Madison Ryan

No. 53 – Sandringham Sabres
- Position: Forward
- League: NBL1 South

Personal information
- Born: 31 March 2009 (age 17)
- Listed height: 6 ft 3 in (1.91 m)

Career information
- Playing career: 2024–present

Career history
- 2024–present: Sandringham Sabres

Career highlights
- NBL1 South Youth Player of the Year (2026);

= Madison Ryan =

Australian basketball player (born 2009)

Madison Kathleen Ryan (born 31 March 2009) is an Australian professional basketball player for the Sandringham Sabres of the NBL1 South. She helped the Australian Gems win silver at the 2025 FIBA Under-19 World Cup and bronze at the 2026 FIBA Under-17 World Cup.

==Playing career==
During the 2026 season with the Sandringham Sabres of the NBL1 South she averaged 17.7 points, 7.1 rebounds and 2.4 assists per game and was named the NBL1 South Youth Player of the Year and to the All-NBL1 South Second Team.

==National team career==
On 30 May 2024, Ryan was selected to represent Australia at the 2024 FIBA Under-17 Women's Basketball World Cup. During the tournament she averaged 10.4 points, 5.3 rebounds, and 1.7 assists per game.

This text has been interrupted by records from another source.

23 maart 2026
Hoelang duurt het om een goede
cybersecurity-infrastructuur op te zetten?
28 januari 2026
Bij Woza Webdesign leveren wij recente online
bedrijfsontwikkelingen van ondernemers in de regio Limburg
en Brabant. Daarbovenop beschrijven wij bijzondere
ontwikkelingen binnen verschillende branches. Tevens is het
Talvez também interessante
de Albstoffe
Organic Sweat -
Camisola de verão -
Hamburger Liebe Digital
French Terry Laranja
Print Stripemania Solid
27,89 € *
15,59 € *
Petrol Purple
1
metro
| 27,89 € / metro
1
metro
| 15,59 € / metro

In July 2025, she competed at the 2025 FIBA Under-19 Women's Basketball World Cup where she was the youngest member on the team. She started the first group stage game against Brazil, and scored a game-high 22 points. During the tournament she averaged nine points, 3.3 rebounds and 1.2 assists per game and won a silver medal. In September 2025, she competed at the 2025 FIBA U16 Women's Asia Cup where she averaged 15.2 points, 3.6 rebounds and 3.8 assists per game and won a gold medal. During the final against New Zealand she scored a team-high 15 points, along with five rebounds, four assists, and five steals and was subsequently named to the All-Star Five. In December 2025, she competed at the 2025 FIBA Under-17 Oceania Cup and won a gold medal.

She represented Australia at the 2026 FIBA Under-17 Women's Basketball World Cup where she averaged 14.1 points, 6.0 rebounds, 2.9 assists, 1.4 steals and 1.3 blocks per game and won a bronze medal. During the bronze medal game against Canada, she scored a team-high 15 points, along with eight rebounds and four assists. She scored in double-figures in all seven games and was named to the FIBA U17 World Cup All-First Team.